_Problem details_
Transcribe, word for word and without additions, each line below from the one containing "Vistalid (285, 2540)" through the one containing "Über mich (626, 227)", both ends included.

Records from a collection:

....................

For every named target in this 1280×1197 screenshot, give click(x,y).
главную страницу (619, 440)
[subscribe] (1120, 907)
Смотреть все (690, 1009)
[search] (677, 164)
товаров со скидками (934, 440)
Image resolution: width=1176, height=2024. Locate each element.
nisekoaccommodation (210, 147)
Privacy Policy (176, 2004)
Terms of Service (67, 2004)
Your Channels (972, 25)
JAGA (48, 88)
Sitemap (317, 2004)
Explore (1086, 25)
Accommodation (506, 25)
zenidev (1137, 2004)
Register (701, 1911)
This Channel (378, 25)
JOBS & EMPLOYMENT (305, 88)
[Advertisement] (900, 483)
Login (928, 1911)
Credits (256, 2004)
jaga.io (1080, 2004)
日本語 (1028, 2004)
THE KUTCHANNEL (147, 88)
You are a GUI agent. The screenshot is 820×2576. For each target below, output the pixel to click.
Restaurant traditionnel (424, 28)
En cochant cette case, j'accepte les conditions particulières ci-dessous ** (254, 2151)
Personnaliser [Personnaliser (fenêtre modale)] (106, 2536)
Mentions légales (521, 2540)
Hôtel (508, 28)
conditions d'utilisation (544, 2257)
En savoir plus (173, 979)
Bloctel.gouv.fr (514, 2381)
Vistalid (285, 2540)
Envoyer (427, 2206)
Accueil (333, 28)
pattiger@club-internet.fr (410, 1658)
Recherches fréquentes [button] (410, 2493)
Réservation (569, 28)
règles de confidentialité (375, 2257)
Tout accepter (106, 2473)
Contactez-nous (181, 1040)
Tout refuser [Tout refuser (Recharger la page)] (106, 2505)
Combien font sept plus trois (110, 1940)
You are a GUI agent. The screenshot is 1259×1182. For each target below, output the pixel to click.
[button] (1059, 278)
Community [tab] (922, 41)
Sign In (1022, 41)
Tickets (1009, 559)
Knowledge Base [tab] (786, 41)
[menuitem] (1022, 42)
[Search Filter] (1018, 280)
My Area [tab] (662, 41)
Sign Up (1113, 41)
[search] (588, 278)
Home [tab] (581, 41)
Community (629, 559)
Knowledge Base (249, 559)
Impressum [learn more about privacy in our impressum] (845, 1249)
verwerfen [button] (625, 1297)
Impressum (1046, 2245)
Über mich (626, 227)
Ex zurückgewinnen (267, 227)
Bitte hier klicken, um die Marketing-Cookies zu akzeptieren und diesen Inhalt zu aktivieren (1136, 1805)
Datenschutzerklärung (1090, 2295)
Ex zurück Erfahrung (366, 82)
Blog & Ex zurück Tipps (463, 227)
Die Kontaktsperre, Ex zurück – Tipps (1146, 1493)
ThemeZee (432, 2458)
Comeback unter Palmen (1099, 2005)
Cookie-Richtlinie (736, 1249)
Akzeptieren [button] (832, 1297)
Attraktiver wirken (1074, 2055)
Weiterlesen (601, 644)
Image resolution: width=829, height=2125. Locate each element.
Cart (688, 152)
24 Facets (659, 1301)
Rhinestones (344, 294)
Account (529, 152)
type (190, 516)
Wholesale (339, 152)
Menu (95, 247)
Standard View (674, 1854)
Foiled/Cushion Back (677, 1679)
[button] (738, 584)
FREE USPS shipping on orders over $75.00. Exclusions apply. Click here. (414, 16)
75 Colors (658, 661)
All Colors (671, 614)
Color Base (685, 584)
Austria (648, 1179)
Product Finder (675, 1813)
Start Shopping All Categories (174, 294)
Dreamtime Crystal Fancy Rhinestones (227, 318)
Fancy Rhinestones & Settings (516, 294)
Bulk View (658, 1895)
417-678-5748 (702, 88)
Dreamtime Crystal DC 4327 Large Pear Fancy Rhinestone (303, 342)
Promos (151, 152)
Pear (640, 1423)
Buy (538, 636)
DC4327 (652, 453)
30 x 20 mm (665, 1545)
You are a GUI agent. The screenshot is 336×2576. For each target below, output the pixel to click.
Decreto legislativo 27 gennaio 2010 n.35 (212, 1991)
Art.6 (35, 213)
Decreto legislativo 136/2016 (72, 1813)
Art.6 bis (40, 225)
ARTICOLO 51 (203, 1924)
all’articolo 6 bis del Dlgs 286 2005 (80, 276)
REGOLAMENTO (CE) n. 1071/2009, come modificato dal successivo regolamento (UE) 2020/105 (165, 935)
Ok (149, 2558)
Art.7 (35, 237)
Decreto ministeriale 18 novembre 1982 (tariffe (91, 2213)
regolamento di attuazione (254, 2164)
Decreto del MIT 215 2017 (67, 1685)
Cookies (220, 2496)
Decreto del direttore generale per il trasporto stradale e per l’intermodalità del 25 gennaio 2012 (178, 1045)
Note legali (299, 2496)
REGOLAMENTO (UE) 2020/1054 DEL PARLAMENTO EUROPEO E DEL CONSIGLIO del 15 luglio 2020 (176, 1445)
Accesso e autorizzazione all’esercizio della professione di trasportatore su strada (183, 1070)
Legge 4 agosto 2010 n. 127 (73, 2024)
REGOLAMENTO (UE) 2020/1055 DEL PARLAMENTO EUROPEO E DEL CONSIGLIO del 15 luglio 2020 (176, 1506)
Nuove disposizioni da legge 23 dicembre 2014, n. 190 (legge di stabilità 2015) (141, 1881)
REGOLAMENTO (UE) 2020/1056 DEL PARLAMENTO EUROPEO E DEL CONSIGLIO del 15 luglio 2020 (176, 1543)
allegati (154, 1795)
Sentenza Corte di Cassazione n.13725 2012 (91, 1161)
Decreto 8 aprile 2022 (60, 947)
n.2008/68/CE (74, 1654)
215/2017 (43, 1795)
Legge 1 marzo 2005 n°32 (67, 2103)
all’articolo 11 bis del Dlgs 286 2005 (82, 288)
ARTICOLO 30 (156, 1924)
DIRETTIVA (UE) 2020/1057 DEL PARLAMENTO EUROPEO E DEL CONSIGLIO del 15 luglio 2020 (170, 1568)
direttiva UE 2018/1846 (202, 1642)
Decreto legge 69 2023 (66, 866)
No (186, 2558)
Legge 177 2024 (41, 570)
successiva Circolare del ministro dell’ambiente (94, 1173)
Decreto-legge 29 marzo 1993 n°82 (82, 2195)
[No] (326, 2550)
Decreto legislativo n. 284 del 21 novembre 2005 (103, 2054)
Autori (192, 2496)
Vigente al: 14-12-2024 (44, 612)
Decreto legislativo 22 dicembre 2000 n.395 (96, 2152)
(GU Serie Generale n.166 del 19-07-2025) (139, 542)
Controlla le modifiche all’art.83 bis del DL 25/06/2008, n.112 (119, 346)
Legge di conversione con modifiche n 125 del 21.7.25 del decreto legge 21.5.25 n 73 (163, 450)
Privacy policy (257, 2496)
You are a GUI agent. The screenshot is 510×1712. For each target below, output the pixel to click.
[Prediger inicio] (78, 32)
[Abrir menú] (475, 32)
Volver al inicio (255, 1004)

....................

_Task response_
Vistalid (285, 2540)
Envoyer (427, 2206)
Accueil (333, 28)
pattiger@club-internet.fr (410, 1658)
Recherches fréquentes [button] (410, 2493)
Réservation (569, 28)
règles de confidentialité (375, 2257)
Tout accepter (106, 2473)
Contactez-nous (181, 1040)
Tout refuser [Tout refuser (Recharger la page)] (106, 2505)
Combien font sept plus trois (110, 1940)
You are a GUI agent. The screenshot is 1259×1182. For each target below, output the pixel to click.
[button] (1059, 278)
Community [tab] (922, 41)
Sign In (1022, 41)
Tickets (1009, 559)
Knowledge Base [tab] (786, 41)
[menuitem] (1022, 42)
[Search Filter] (1018, 280)
My Area [tab] (662, 41)
Sign Up (1113, 41)
[search] (588, 278)
Home [tab] (581, 41)
Community (629, 559)
Knowledge Base (249, 559)
Impressum [learn more about privacy in our impressum] (845, 1249)
verwerfen [button] (625, 1297)
Impressum (1046, 2245)
Über mich (626, 227)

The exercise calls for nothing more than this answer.